Without including any pictures, write out the data below exactly.
(Provided data begins)
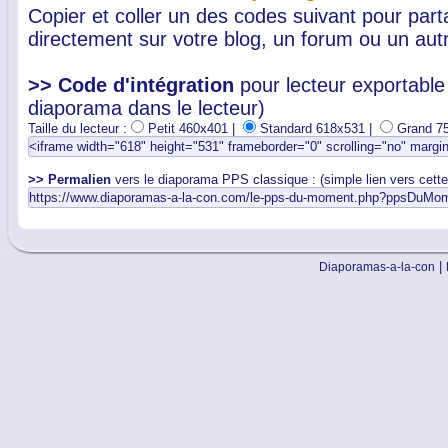
Copier et coller un des codes suivant pour par
directement sur votre blog, un forum ou un autr
>> Code d'intégration
pour lecteur exportable 
diaporama dans le lecteur)
Taille du lecteur :
Petit 460x401 |
Standard 618x531 |
Grand 7
>> Permalien
vers le diaporama PPS classique : (simple lien vers cett
|
Diaporamas-a-la-con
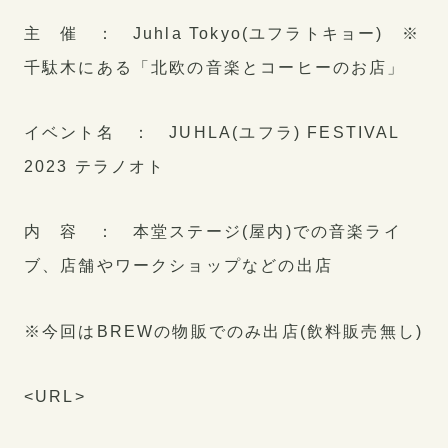
PRIVACY POLICY
主 催 ： Juhla Tokyo(ユフラトキョー) ※
千駄木にある「北欧の音楽とコーヒーのお店」
イベント名 ： JUHLA(ユフラ) FESTIVAL
2023 テラノオト
内 容 ： 本堂ステージ(屋内)での音楽ライ
ブ、店舗やワークショップなどの出店
※今回はBREWの物販でのみ出店(飲料販売無し)
<URL>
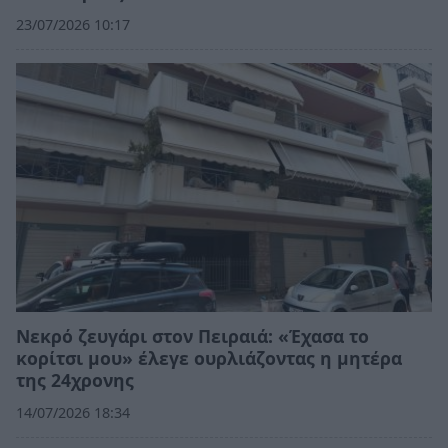
23/07/2026 10:17
Νεκρό ζευγάρι στον Πειραιά: «Έχασα το
κορίτσι μου» έλεγε ουρλιάζοντας η μητέρα
της 24χρονης
14/07/2026 18:34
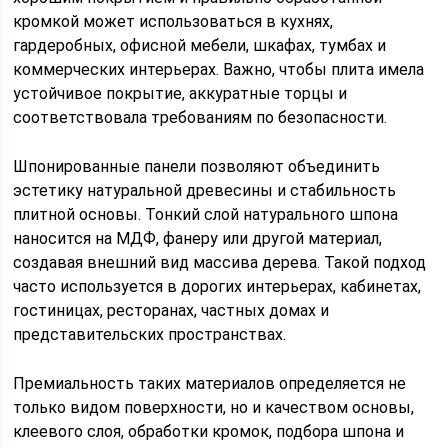
кромкой может использоваться в кухнях,
гардеробных, офисной мебели, шкафах, тумбах и
коммерческих интерьерах. Важно, чтобы плита имела
устойчивое покрытие, аккуратные торцы и
соответствовала требованиям по безопасности.
Шпонированные панели позволяют объединить
эстетику натуральной древесины и стабильность
плитной основы. Тонкий слой натурального шпона
наносится на МДФ, фанеру или другой материал,
создавая внешний вид массива дерева. Такой подход
часто используется в дорогих интерьерах, кабинетах,
гостиницах, ресторанах, частных домах и
представительских пространствах.
Премиальность таких материалов определяется не
только видом поверхности, но и качеством основы,
клеевого слоя, обработки кромок, подбора шпона и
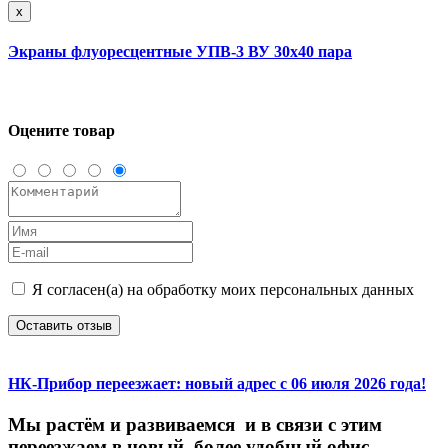
x
Экраны флуоресцентные УПВ-3 ВУ 30х40 пара
Оцените товар
Я согласен(а) на обработку моих персональных данных
Оставить отзыв
НК-Прибор переезжает: новый адрес с 06 июля 2026 года!
М
ы
растём
и
развиваемся
и
в
связи
с
этим
переезжаем
в
новый,
более
удобный
офис.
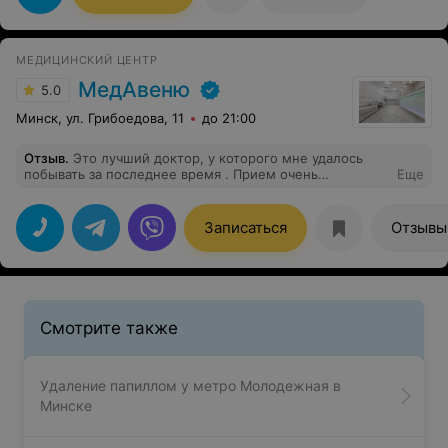
врачей. Впервые воспринимал врача и все слова врача
спокойно и выполнял всё, что говорила врач. Восторг и
радость. Выходя из кабинета осталось теплота и
спокойствие.
МЕДИЦИНСКИЙ ЦЕНТР
МедАвеню
5.0
Минск, ул. Грибоедова, 11
до 21:00
Отзыв
.
Это лучший доктор, у которого мне удалось
побывать за последнее время . Прием очень
Еще
насыщенный, доктор выдал столько информации ,
даже не по своему профилю, что я даже не успела все
запомнить )) Посоветовал книгу. Очень крутой
Записаться
Отзывы
профессионал . Я рада , что в нашей стране есть такие
врачи. Это был маленький психотерапевтический
прием. Спасибо большое от всего сердца
Смотрите также
Удаление папиллом у метро Молодежная в
Минске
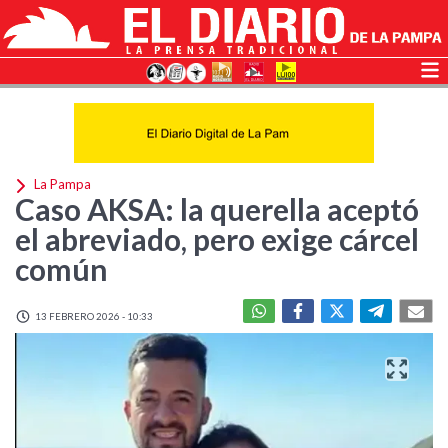
La Pampa
Caso AKSA: la querella aceptó
el abreviado, pero exige cárcel
común
13 FEBRERO 2026 - 10:33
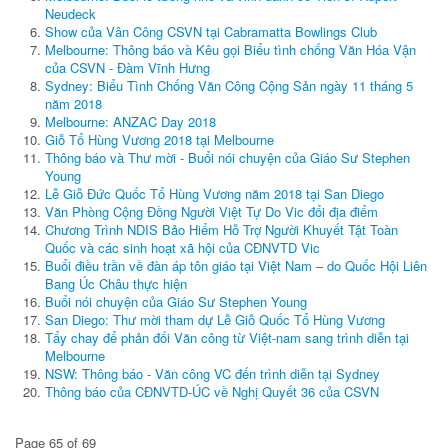
Neudeck
Show của Vân Công CSVN tại Cabramatta Bowlings Club
Melbourne: Thông báo và Kêu gọi Biểu tình chống Văn Hóa Vận
của CSVN - Đàm Vĩnh Hưng
Sydney: Biểu Tình Chống Văn Công Cộng Sản ngày 11 tháng 5
năm 2018
Melbourne: ANZAC Day 2018
Giỗ Tổ Hùng Vương 2018 tại Melbourne
Thông báo và Thư mời - Buổi nói chuyện của Giáo Sư Stephen
Young
Lễ Giỗ Đức Quốc Tổ Hùng Vương năm 2018 tại San Diego
Văn Phòng Cộng Đồng Người Việt Tự Do Vic đổi địa điểm
Chương Trình NDIS Bảo Hiểm Hỗ Trợ Người Khuyết Tật Toàn
Quốc và các sinh hoạt xã hội của CĐNVTD Vic
Buổi điều trần về đàn áp tôn giáo tại Việt Nam – do Quốc Hội Liên
Bang Úc Châu thực hiện
Buổi nói chuyện của Giáo Sư Stephen Young
San Diego: Thư mời tham dự Lễ Giỗ Quốc Tổ Hùng Vương
Tẩy chay để phản đối Văn công từ Việt-nam sang trình diễn tại
Melbourne
NSW: Thông báo - Văn công VC đến trình diễn tại Sydney
Thông báo của CĐNVTD-ÚC về Nghị Quyết 36 của CSVN
Page 65 of 69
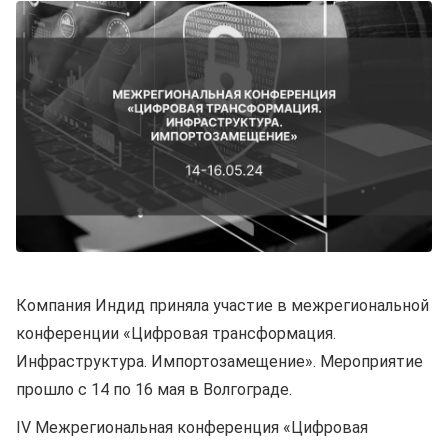
Компания Индид приняла участие в межрегиональной
конференции «Цифровая трансформация.
Инфраструктура. Импортозамещение». Мероприятие
прошло с 14 по 16 мая в Волгограде.
IV Межрегиональная конференция «Цифровая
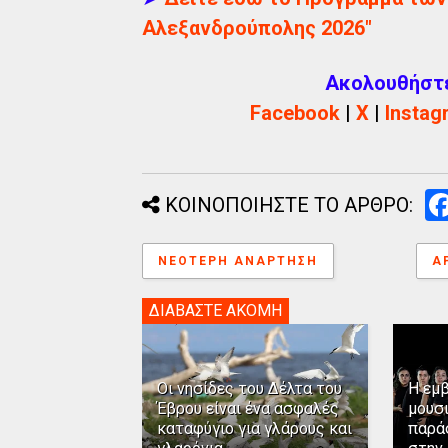
Αλεξανδρούπολης 2026"
Ακολουθήστε 
Facebook
|
X
|
Instag
ΚΟΙΝΟΠΟΙΗΣΤΕ ΤΟ ΑΡΘΡΟ:
ΝΕΌΤΕΡΗ ΑΝΆΡΤΗΣΗ
Α
ΔΙΑΒΑΣΤΕ ΑΚΟΜΗ
Οι νησίδες του Δέλτα του
Η εμ
Έβρου είναι ένα ασφαλές
μουσ
καταφύγιο για γλάρους και
παρά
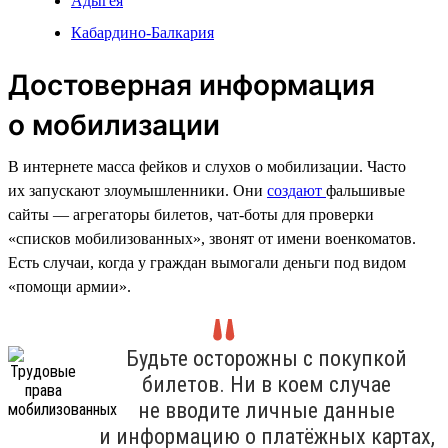
Адыгея
Кабардино-Балкария
Достоверная информация
о мобилизации
В интернете масса фейков и слухов о мобилизации. Часто
их запускают злоумышленники. Они
создают
фальшивые
сайты — агрегаторы билетов, чат-боты для проверки
«списков мобилизованных», звонят от имени военкоматов.
Есть случаи, когда у граждан вымогали деньги под видом
«помощи армии».
Будьте осторожны с покупкой
билетов. Ни в коем случае
не вводите личные данные
и информацию о платёжных картах,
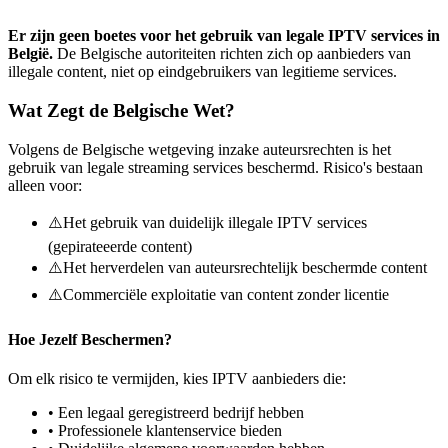
Er zijn geen boetes voor het gebruik van legale IPTV services in
België.
De Belgische autoriteiten richten zich op aanbieders van
illegale content, niet op eindgebruikers van legitieme services.
Wat Zegt de Belgische Wet?
Volgens de Belgische wetgeving inzake auteursrechten is het
gebruik van legale streaming services beschermd. Risico's bestaan
alleen voor:
⚠️
Het gebruik van duidelijk illegale IPTV services
(gepirateeerde content)
⚠️
Het herverdelen van auteursrechtelijk beschermde content
⚠️
Commerciële exploitatie van content zonder licentie
Hoe Jezelf Beschermen?
Om elk risico te vermijden, kies IPTV aanbieders die:
• Een legaal geregistreerd bedrijf hebben
• Professionele klantenservice bieden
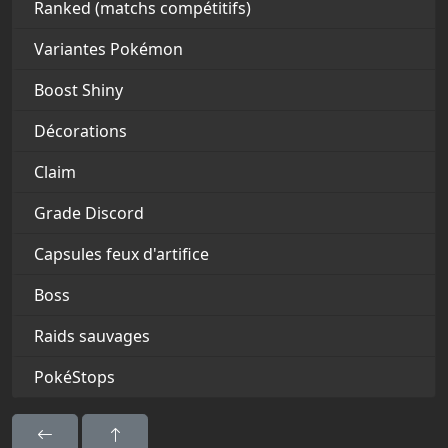
Ranked (matchs compétitifs)
Variantes Pokémon
Boost Shiny
Décorations
Claim
Grade Discord
Capsules feux d'artifice
Boss
Raids sauvages
PokéStops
(Provided data ends)
● **Result of the exercise**
Copier et coller un des codes suivant pour par
directement sur votre blog, un forum ou un autr
>> Code d'intégration
pour lecteur exportable 
diaporama dans le lecteur)
Taille du lecteur :
Petit 460x401 |
Standard 618x531 |
Grand 7
>> Permalien
vers le diaporama PPS classique : (simple lien vers cett
|
Diaporamas-a-la-con
PRIVACY POLICY
主 催 ： Juhla Tokyo(ユフラトキョー) ※
千駄木にある「北欧の音楽とコーヒーのお店」
イベント名 ： JUHLA(ユフラ) FESTIVAL
2023 テラノオト
内 容 ： 本堂ステージ(屋内)での音楽ライ
ブ、店舗やワークショップなどの出店
※今回はBREWの物販でのみ出店(飲料販売無し)
<URL>
23/07/2026 10:17
Νεκρό ζευγάρι στον Πειραιά: «Έχασα το
κορίτσι μου» έλεγε ουρλιάζοντας η μητέρα
της 24χρονης
14/07/2026 18:34
кромкой может использоваться в кухнях,
гардеробных, офисной мебели, шкафах, тумбах и
коммерческих интерьерах. Важно, чтобы плита имела
устойчивое покрытие, аккуратные торцы и
соответствовала требованиям по безопасности.
Шпонированные панели позволяют объединить
эстетику натуральной древесины и стабильность
плитной основы. Тонкий слой натурального шпона
наносится на МДФ, фанеру или другой материал,
создавая внешний вид массива дерева. Такой подход
часто используется в дорогих интерьерах, кабинетах,
гостиницах, ресторанах, частных домах и
представительских пространствах.
Премиальность таких материалов определяется не
только видом поверхности, но и качеством основы,
клеевого слоя, обработки кромок, подбора шпона и
x
Экраны флуоресцентные УПВ-3 ВУ 30х40 пара
Оцените товар
Я согласен(а) на обработку моих персональных данных
Оставить отзыв
НК-Прибор переезжает: новый адрес с 06 июля 2026 года!
М
ы
растём
и
развиваемся
и
в
связи
с
этим
переезжаем
в
новый,
более
удобный
офис.
врачей. Впервые воспринимал врача и все слова врача
спокойно и выполнял всё, что говорила врач. Восторг и
радость. Выходя из кабинета осталось теплота и
спокойствие.
МЕДИЦИНСКИЙ ЦЕНТР
МедАвеню
5.0
Минск, ул. Грибоедова, 11
до 21:00
Отзыв
.
Это лучший доктор, у которого мне удалось
побывать за последнее время . Прием очень
Еще
насыщенный, доктор выдал столько информации ,
даже не по своему профилю, что я даже не успела все
запомнить )) Посоветовал книгу. Очень крутой
Записаться
Отзывы
профессионал . Я рада , что в нашей стране есть такие
врачи. Это был маленький психотерапевтический
прием. Спасибо большое от всего сердца
Смотрите также
Удаление папиллом у метро Молодежная в
Минске
La Pampa
Caso AKSA: la querella aceptó
el abreviado, pero exige cárcel
común
13 FEBRERO 2026 - 10:33
Neudeck
Show của Vân Công CSVN tại Cabramatta Bowlings Club
Melbourne: Thông báo và Kêu gọi Biểu tình chống Văn Hóa Vận
của CSVN - Đàm Vĩnh Hưng
Sydney: Biểu Tình Chống Văn Công Cộng Sản ngày 11 tháng 5
năm 2018
Melbourne: ANZAC Day 2018
Giỗ Tổ Hùng Vương 2018 tại Melbourne
Thông báo và Thư mời - Buổi nói chuyện của Giáo Sư Stephen
Young
Lễ Giỗ Đức Quốc Tổ Hùng Vương năm 2018 tại San Diego
Văn Phòng Cộng Đồng Người Việt Tự Do Vic đổi địa điểm
Chương Trình NDIS Bảo Hiểm Hỗ Trợ Người Khuyết Tật Toàn
Quốc và các sinh hoạt xã hội của CĐNVTD Vic
Buổi điều trần về đàn áp tôn giáo tại Việt Nam – do Quốc Hội Liên
Bang Úc Châu thực hiện
Buổi nói chuyện của Giáo Sư Stephen Young
San Diego: Thư mời tham dự Lễ Giỗ Quốc Tổ Hùng Vương
Tẩy chay để phản đối Văn công từ Việt-nam sang trình diễn tại
Melbourne
NSW: Thông báo - Văn công VC đến trình diễn tại Sydney
Thông báo của CĐNVTD-ÚC về Nghị Quyết 36 của CSVN
Page 65 of 69
Компания Индид приняла участие в межрегиональной
конференции «Цифровая трансформация.
Инфраструктура. Импортозамещение». Мероприятие
прошло с 14 по 16 мая в Волгограде.
IV Межрегиональная конференция «Цифровая
Αλεξανδρούπολης 2026"
Ακολουθήστε 
Facebook
|
X
|
Instag
ΚΟΙΝΟΠΟΙΗΣΤΕ ΤΟ ΑΡΘΡΟ:
ΝΕΌΤΕΡΗ ΑΝΆΡΤΗΣΗ
Α
ΔΙΑΒΑΣΤΕ ΑΚΟΜΗ
Οι νησίδες του Δέλτα του
Η εμ
Έβρου είναι ένα ασφαλές
μουσ
καταφύγιο για γλάρους και
παρά
Адыгея
Кабардино-Балкария
Достоверная информация
о мобилизации
В интернете масса фейков и слухов о мобилизации. Часто
их запускают злоумышленники. Они
создают
фальшивые
сайты — агрегаторы билетов, чат-боты для проверки
«списков мобилизованных», звонят от имени военкоматов.
Есть случаи, когда у граждан вымогали деньги под видом
«помощи армии».
Будьте осторожны с покупкой
билетов. Ни в коем случае
не вводите личные данные
и информацию о платёжных картах,
Er zijn geen boetes voor het gebruik van legale IPTV services in
België.
De Belgische autoriteiten richten zich op aanbieders van
illegale content, niet op eindgebruikers van legitieme services.
Wat Zegt de Belgische Wet?
Volgens de Belgische wetgeving inzake auteursrechten is het
gebruik van legale streaming services beschermd. Risico's bestaan
alleen voor:
⚠️
Het gebruik van duidelijk illegale IPTV services
(gepirateeerde content)
⚠️
Het herverdelen van auteursrechtelijk beschermde content
⚠️
Commerciële exploitatie van content zonder licentie
Hoe Jezelf Beschermen?
Om elk risico te vermijden, kies IPTV aanbieders die:
• Een legaal geregistreerd bedrijf hebben
• Professionele klantenservice bieden
Ranked (matchs compétitifs)
Variantes Pokémon
Boost Shiny
Décorations
Claim
Grade Discord
Capsules feux d'artifice
Boss
Raids sauvages
PokéStops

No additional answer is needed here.